O presidente não chegou a abrir a sessão, cuja ordem de trabalhos previa precisamente a discussão e tomada de medidas para o caso de virem a cegar todos os membros do conselho de administração efetivos e suplentes, e nem sequer pôde entrar na sala de reuniões porque quando o ascensor o levava ao décimo quinto andar, exatamente entre o nono e o décimo, faltou a corrente elétrica, para nunca mais. E como uma desgraça nunca vem só, no mesmo instante cegaram os eletricistas que se ocupavam da manutenção da rede interna de energia e consequentemente também do gerador, modelo antigo, não automático, que andava há tempos para ser substituído, o resultado, como antes se disse, foi ter ficado o ascensor parado entre o nono e o décimo andares.
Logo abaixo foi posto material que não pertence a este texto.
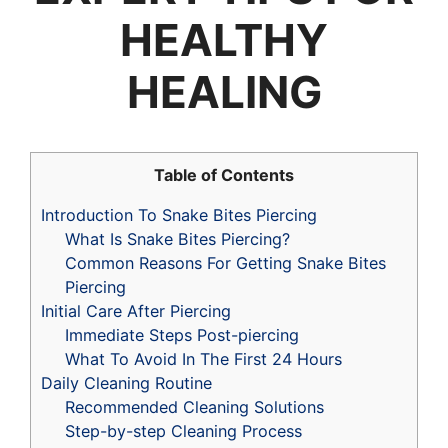
HEALTHY
HEALING
Table of Contents
Introduction To Snake Bites Piercing
What Is Snake Bites Piercing?
Common Reasons For Getting Snake Bites
Piercing
Initial Care After Piercing
Immediate Steps Post-piercing
What To Avoid In The First 24 Hours
Daily Cleaning Routine
Recommended Cleaning Solutions
Step-by-step Cleaning Process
O presidente viu cegar o ascensorista que o acompanhava, ele próprio perdeu a vista uma hora depois, e como a energia não voltou e os casos de cegueira dentro do banco se multiplicaram nesse dia, o mais certo é que os dois ainda lá estejam, mortos, escusado será dizê-lo, fechados num túmulo de aço, e por isso felizmente a salvo de cães devoradores.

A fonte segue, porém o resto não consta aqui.